_DATA_
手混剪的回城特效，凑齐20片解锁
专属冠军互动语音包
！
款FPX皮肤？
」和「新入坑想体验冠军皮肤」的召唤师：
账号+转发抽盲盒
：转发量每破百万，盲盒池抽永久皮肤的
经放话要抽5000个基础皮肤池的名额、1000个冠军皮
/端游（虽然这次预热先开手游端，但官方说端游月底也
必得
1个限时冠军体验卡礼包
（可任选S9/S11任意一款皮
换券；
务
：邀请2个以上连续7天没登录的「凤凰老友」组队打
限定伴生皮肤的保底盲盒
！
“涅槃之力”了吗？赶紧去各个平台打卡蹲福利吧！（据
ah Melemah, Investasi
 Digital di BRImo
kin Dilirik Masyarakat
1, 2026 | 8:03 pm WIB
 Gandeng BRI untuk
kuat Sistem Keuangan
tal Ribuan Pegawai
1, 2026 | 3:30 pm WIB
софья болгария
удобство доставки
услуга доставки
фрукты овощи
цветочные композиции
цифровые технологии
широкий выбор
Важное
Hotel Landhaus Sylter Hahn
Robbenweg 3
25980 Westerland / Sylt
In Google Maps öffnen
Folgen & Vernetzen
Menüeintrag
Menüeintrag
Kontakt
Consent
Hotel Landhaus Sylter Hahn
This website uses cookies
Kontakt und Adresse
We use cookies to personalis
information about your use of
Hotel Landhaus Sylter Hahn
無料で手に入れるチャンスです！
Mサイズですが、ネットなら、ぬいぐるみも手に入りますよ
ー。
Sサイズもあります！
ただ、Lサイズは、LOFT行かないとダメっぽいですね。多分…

_TASK REQUIREMENTS_
Exactly reproduce the lines that run from the line with "1个限时冠军体验卡礼包" through the last line of the records, inclusive.

_SOLUTION FOR THIS TASK_
1个限时冠军体验卡礼包
（可任选S9/S11任意一款皮
换券；
务
：邀请2个以上连续7天没登录的「凤凰老友」组队打
限定伴生皮肤的保底盲盒
！
“涅槃之力”了吗？赶紧去各个平台打卡蹲福利吧！（据
ah Melemah, Investasi
 Digital di BRImo
kin Dilirik Masyarakat
1, 2026 | 8:03 pm WIB
 Gandeng BRI untuk
kuat Sistem Keuangan
tal Ribuan Pegawai
1, 2026 | 3:30 pm WIB
софья болгария
удобство доставки
услуга доставки
фрукты овощи
цветочные композиции
цифровые технологии
широкий выбор
Важное
Hotel Landhaus Sylter Hahn
Robbenweg 3
25980 Westerland / Sylt
In Google Maps öffnen
Folgen & Vernetzen
Menüeintrag
Menüeintrag
Kontakt
Consent
Hotel Landhaus Sylter Hahn
This website uses cookies
Kontakt und Adresse
We use cookies to personalis
information about your use of
Hotel Landhaus Sylter Hahn
無料で手に入れるチャンスです！
Mサイズですが、ネットなら、ぬいぐるみも手に入りますよ
ー。
Sサイズもあります！
ただ、Lサイズは、LOFT行かないとダメっぽいですね。多分…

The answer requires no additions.